Un tanto desinformados de los procesos que se ejecutan en un congreso mundial de la FIP, nos percatamos que el plazo para presentar las mociones de urgencia vencía siete días antes del inicio del cónclave. No quedó más que redactar de la forma más rápida posible lo que ocurría con los compañeros del puerto, su rechazo a las pretensiones de recorte salarial de la empresa y que de conseguirlo -lo que por fortuna no ocurrió- afectaría los derechos adquiridos de buena parte del periodismo chileno.
Y así la moción chilena quedó entre las de 16 países que expusieron sus más diversas problemáticas: Burundi, Grecia, India, Irán, Corea del Sur, Macedonia, Pakistán, Filipinas, Portugal, Rumania, Francia, Taiwan, Turquía, Uruguay y Zimbabwe. Materias tales como violaciones a la libertad de expresión y del ejercicio profesional; asesinatos, ataques y agresiones a periodistas; despidos y atropellos empresariales, entre otras, fueran examinadas por la Comision de Resoluciones de la FIP y que el delegado de Fetracose tuve el honor de integrar junto a colegas de Australia,Francia, Brasil, Irak y de varias nacionalidades más.

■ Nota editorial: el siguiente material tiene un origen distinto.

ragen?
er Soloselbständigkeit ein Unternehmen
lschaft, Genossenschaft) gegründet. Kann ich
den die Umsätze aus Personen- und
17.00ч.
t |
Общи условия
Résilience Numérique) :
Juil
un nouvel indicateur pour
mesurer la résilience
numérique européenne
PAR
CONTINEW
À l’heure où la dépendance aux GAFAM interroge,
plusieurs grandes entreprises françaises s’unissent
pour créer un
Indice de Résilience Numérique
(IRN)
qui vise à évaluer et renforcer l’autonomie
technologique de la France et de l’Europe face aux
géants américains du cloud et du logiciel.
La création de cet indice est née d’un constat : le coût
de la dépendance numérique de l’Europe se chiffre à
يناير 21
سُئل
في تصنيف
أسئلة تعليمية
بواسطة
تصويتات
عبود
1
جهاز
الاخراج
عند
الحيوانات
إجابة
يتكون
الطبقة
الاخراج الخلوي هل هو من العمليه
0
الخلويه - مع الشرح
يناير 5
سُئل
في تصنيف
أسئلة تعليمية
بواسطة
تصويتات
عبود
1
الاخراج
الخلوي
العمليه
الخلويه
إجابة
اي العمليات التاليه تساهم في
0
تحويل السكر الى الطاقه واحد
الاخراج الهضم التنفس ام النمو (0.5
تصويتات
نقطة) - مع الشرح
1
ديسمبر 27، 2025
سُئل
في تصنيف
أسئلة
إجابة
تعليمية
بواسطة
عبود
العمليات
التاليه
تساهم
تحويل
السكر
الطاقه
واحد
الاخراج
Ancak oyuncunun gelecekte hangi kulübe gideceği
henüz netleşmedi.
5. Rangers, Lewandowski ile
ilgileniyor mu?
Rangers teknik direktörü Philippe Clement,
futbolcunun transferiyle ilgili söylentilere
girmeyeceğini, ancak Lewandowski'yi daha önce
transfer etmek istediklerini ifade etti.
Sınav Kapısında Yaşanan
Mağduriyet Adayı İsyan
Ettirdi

Primero los integrantes de la comisión leyeron cada una de las mociones de urgencia. La moción de Chile decía textualmente:
“La Federación de Trabajadores de las Comunicaciones, la Gráfica y Servicios Conexos (Fetracose) solicita a la FIP su apoyo al Sindicato de Periodistas de El Mercurio de Valparaíso (Chile), el diario más antiguo de lengua hispana, que lleva 29 días en huelga en su proceso de negociación colectiva.
“El apoyo es clave porque de imponerse la posición de la empresa, se abrirá un nefasto precedente en la rebaja de los derechos laborales de los periodistas chilenos”.
Luego, a nuestro delegado le correspondió fundamentar la urgencia de la moción y cuando terminó el colega francés Mario Guastoni le señala: “Pero lo que usted nos ha dicho es mucho más de lo que contiene su moción”. No quedó más que explicarle que al no ser advertido a tiempo del plazo, la moción se elaboró a la rápida, porque de saberlo se hubiese enviado un documento con más antecedentes de lo que ocurría con los compañeros de Valparaíso. Pero esta opción se dio al siguiente, cuando se presentaron las mociones al plenario del congreso.  Fue el instante en que los periodistas del mundo entero, a través de las palabras de nuestro delegado, se enteraron con más detalles de lo que vivían en esos momentos los huelguistas de El Mercurio. La solidaridad se cristalizó con aplausos de la asamblea, por lo que la digna y valiente lucha de nuestros colegas comenzó a sobrepasar las fronteras del país.
Este episodio inédito en el periodismo chileno, de seguro, quedará consignado en los archivos de la FIP. La promesa que les hicimos a los compañeros de Valparaíso, ese día que les entregamos nuestro apoyo, se la cumplimos en la bella Dublin.